=== SOURCE DATA ===

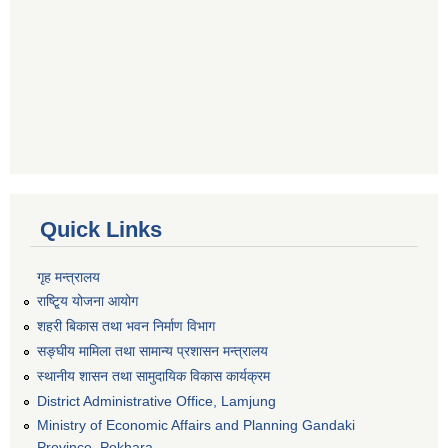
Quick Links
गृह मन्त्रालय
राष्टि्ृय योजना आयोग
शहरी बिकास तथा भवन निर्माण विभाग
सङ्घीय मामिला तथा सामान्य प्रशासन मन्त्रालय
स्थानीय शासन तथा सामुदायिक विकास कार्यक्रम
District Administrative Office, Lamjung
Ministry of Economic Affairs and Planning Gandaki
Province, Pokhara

===
=== SOURCE DATA ===

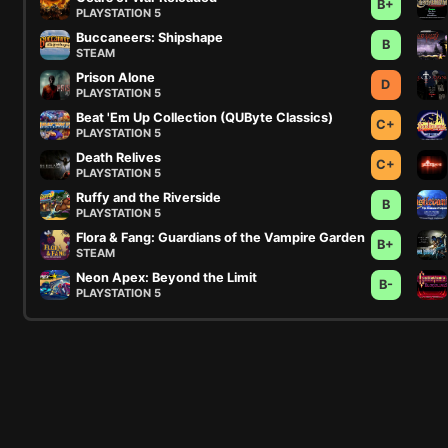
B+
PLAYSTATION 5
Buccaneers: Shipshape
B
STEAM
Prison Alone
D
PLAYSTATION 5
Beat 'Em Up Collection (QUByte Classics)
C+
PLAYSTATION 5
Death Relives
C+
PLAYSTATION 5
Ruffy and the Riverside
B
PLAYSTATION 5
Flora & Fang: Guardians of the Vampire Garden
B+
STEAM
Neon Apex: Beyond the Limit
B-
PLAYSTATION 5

===

§ THE PROBLEM
Set down, unchanged, only those lines above that fall between the line with "Quick Links" and the line with "Province, Pokhara", the two end lines included.

§ TASK RESPONSE
Quick Links
गृह मन्त्रालय
राष्टि्ृय योजना आयोग
शहरी बिकास तथा भवन निर्माण विभाग
सङ्घीय मामिला तथा सामान्य प्रशासन मन्त्रालय
स्थानीय शासन तथा सामुदायिक विकास कार्यक्रम
District Administrative Office, Lamjung
Ministry of Economic Affairs and Planning Gandaki
Province, Pokhara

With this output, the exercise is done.